Items from a dataset:
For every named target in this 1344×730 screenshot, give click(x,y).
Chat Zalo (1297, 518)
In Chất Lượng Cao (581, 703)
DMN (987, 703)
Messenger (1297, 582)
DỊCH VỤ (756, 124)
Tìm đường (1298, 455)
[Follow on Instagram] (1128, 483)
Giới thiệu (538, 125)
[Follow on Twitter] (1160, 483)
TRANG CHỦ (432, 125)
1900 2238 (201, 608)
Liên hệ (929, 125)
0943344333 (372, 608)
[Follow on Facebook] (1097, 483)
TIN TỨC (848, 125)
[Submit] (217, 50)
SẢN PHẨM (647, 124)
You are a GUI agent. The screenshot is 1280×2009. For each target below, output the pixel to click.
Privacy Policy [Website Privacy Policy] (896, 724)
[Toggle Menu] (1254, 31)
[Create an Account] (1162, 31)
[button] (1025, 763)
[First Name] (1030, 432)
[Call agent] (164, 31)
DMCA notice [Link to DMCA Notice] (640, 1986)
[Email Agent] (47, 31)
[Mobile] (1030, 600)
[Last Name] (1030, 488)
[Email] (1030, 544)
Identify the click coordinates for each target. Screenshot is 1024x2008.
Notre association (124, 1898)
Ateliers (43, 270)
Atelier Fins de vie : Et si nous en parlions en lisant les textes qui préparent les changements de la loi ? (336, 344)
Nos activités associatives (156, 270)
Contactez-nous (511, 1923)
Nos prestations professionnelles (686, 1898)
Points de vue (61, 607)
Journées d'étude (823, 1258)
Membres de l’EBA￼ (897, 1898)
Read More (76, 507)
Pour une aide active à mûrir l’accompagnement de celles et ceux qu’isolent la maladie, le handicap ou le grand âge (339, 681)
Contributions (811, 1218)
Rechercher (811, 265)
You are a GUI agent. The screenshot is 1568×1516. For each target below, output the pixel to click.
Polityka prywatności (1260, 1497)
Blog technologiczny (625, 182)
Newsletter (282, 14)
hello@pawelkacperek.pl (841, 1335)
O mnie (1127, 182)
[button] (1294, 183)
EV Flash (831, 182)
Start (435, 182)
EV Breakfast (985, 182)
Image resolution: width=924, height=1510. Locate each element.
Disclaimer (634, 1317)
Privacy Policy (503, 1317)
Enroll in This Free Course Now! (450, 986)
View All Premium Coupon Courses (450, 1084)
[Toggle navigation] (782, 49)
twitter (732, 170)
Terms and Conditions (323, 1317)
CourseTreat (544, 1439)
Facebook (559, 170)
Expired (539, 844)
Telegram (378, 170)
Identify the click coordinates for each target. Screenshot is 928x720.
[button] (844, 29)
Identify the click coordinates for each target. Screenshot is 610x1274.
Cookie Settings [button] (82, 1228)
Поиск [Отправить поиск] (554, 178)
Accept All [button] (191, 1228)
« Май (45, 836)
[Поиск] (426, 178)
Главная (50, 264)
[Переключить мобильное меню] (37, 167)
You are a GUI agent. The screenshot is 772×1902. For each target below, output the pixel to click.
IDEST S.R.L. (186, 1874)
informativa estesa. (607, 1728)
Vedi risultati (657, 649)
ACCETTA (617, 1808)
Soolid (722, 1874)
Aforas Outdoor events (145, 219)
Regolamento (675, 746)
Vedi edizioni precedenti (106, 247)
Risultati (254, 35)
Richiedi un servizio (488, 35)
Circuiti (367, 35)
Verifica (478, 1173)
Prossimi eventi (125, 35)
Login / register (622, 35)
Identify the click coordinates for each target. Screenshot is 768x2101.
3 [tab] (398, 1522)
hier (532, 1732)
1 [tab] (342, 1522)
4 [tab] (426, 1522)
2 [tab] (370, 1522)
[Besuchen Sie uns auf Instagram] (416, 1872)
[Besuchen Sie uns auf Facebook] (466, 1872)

Directions for this task:
Give solely the number of lines in the data that contain the string "pixel".

Answer section:
3